Thursday’s court filing said the second doctor, described as “a co-conspirator,” met with Martoma for paid consultations arranged through an expert networking firm and provided non-public information “with the expectation that Martoma would assist (the doctor) in obtaining additional clinical trial business.”
The filing did not name the second doctor or the expert networking firm through which Martoma met him. The firm that connected Martoma and Gilman was Gerson Lehrman Group.
The filing described GLG as an “expert networking firm,” while it described the firm that introduced Martoma to the second doctor as “a financial services firm that provided expert networking services to the SAC hedge fund.”
GLG spokesman Loren Riegelhaupt declined to comment.
Other details in the new charging document expand on Martoma’s alleged attempts to find inside information.
According to the new charging document, Martoma emailed an expert networking firm a list of 20 doctors who were serving as investigators in the Alzheimer’s drug trial and asked for consultations with them. An employee of the expert network firm replied that of the nine doctors who responded to the firm’s query, all had declined to speak with Martoma, citing a “conflict of interest.”
The charges also describe a trip Martoma took to see Gilman in his Ann Arbor, Michigan office at the University of Michigan, where Gilman was a professor. Martoma flew to meet Gilman on a Saturday in July 2008, days before a scheduled public announcement about the drug trial.

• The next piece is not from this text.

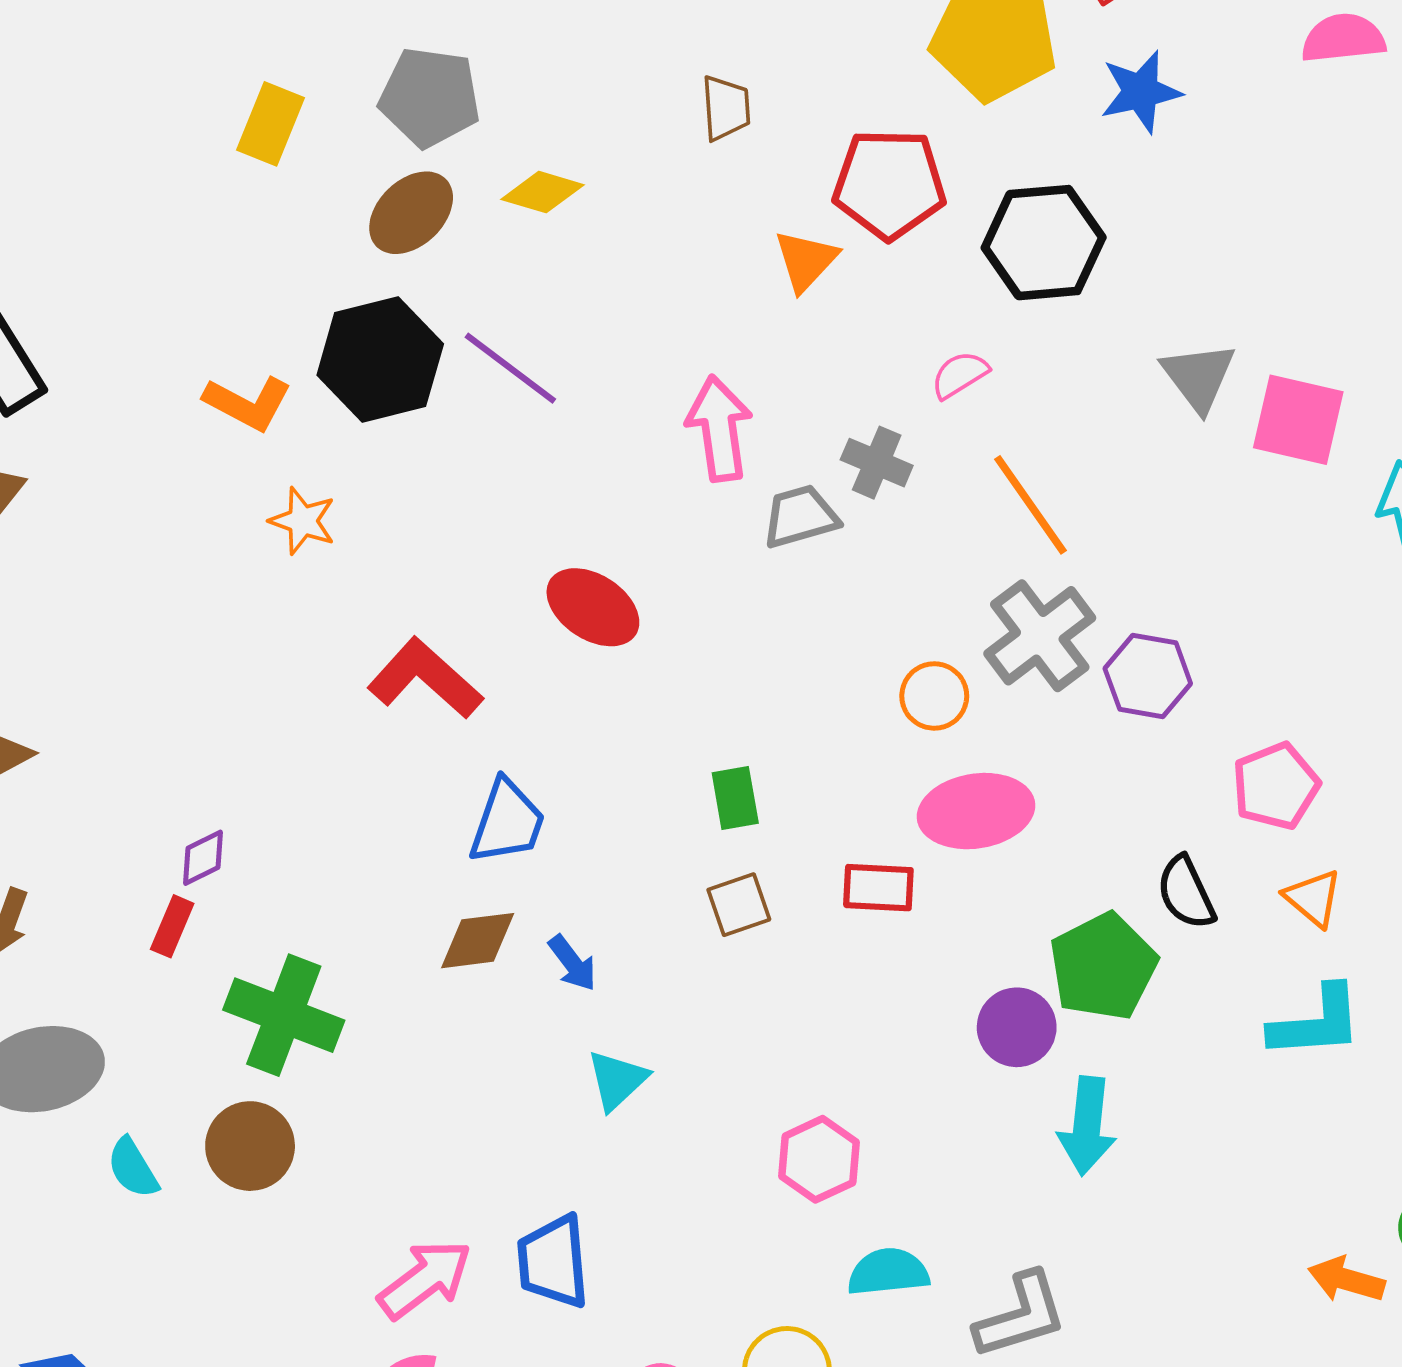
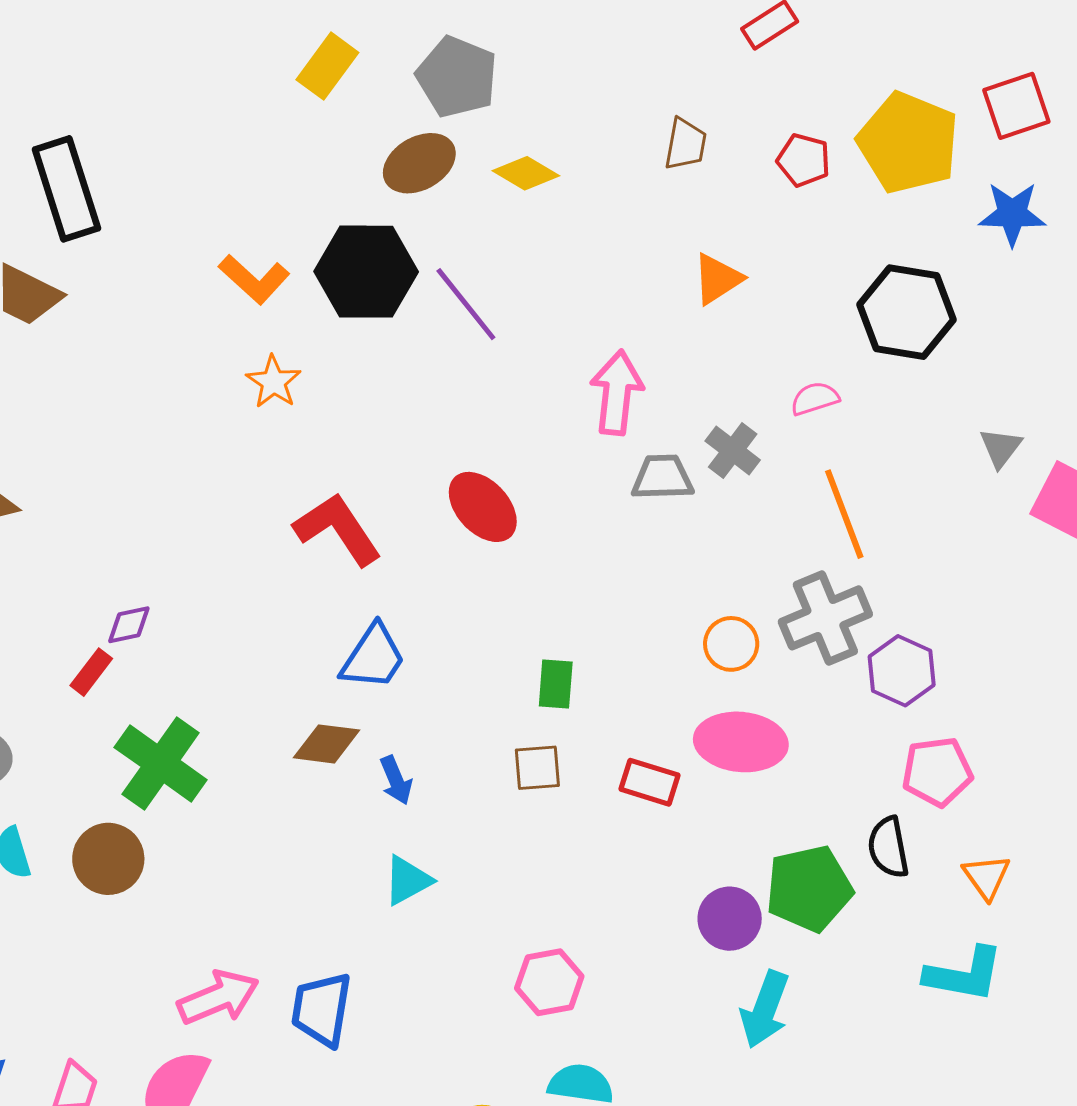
red pentagon: (889, 184) -> (804, 160), moved, size x0.6
gray triangle: (1199, 377) -> (1001, 448), size x0.7
pink pentagon: (1276, 786) -> (937, 772), moved

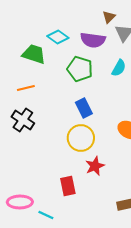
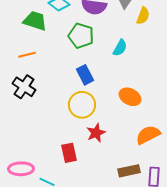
cyan semicircle: (119, 68) -> (120, 48), moved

On Sunday, Martoma called SAC Capital’s founder, who appears as “SAC Owner” in the new charging document but has previously been identified as Steven A. Cohen by sources familiar with the case. On Monday, SAC began selling “virtually all of its approximately $700 million worth of Elan and Wyeth stock prior to the public announcement,” the charges said.
Although the sale began on Monday, it’s not clear exactly which day it was completed.
The case is U.S. v. Martoma, U.S. District Court, Southern District of New York, No. 12-cr-00973.